European Institute of Oncology
Tiziana Bonaldi is Tenured Group Leader at the Department of Experimental Oncology of the European Institute of Oncology, where she has been directing the Giovanni Armenise-Harvard Foundation Laboratory on “Nuclear proteomics to study multi-layer regulation of gene expression” since 2008. Following her training in Biology at the University of Milan, she obtained her PhD degree in Molecular and Cellular Biology at DiBit- San Raffaele Scientific Institute in Milan (Italy). In 2003, he was awarded a long-term EMBO Post-doctoral fellowship to work in the laboratory at the Ludwig Maximillians University of Munich (Germany). During her first Post-doc TB pioneered the use MS for the characterisation of complex patterns of histone PTMs in various loci of the genome. With a second Post-doctoral research carried out in the Department of Proteomics and Signal Transduction at the Max Planck Institute of Biochemistry in Martinsried (Germany), she published a ground-breaking study, demonstrating the power of proteomics to investigate gene expression regulatory events. Since 2008, she returned to Italy where she works as Research Unit Director at IEO focusing on the application of Proteomics to study multi-layered mechanism of gene expression regulation. In 2007 she was awarded the “Armenise-Harvard Career Development Award” to support her transition to independence and in 2010 she was awarded the “International Inner Wheel for Women” for her scientific achievements.

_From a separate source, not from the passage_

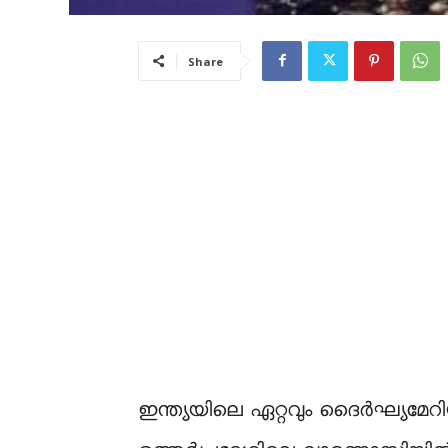
Share
ഇന്ത്യയിലെ ഏറ്റവും ദൈർഘ്യമേറിയ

Chromatin is a highly dynamic, well-organized and yet ill-defined protein-DNA-RNA structure that controls various DNA-dependent processes. A large number of site-specific reversible and irreversible post-translational modifications of histones (hPTMs) contribute to the maintenance and modulation of chromatin plasticity, gene activation and a variety of other biological processes and disease states. Abnormalities in hPTM patterns, upstream or downstream of DNA methylation are a critical event in cancer initiation and progression as a consequence of the aberrant expression or irregular activity of the enzymes responsible for setting or removing such modifications during the transition from physiological state to tumor. For instance, genetic alterations in various histone deacetylases and demethylases loci are frequently observed in human cancers. As such, hPTMs can represent powerful biomarkers for patient stratification and to predict a specific response to epigenetic drugs. Nevertheless, a comprehensive description of how histone modifications are altered in transformed cells is missing. It is therefore crucial to accurately detect and quantify hPTMs linked with diseased states to shed light on these mechanisms and to exploit them for prognostic, diagnostic and therapeutical purposes. Recent achievements made Mass Spectrometry (MS) and quantitative Proteomics excellent tools within the arsenal of analytical strategies aiming at understanding how histone variants/PTMs and their specific interactors mediate the structural-functional state of chromatin. Our team has contributed to this common effort by setting up distinct quantitative MS-proteomics approaches combined with various biochemical methods of enrichment of chromatin and extra-chromatin proteins to facilitate the investigation of the complexity and plasticity of gene expression regulation. The talk will offer an overview of the MS-proteomics strategies developed in our group to gain novel unconventional insights into chromatin biology highlighting approaches based on the clinical applications of the abovementioned MS techniques to the analysis of breast cancer clinical samples.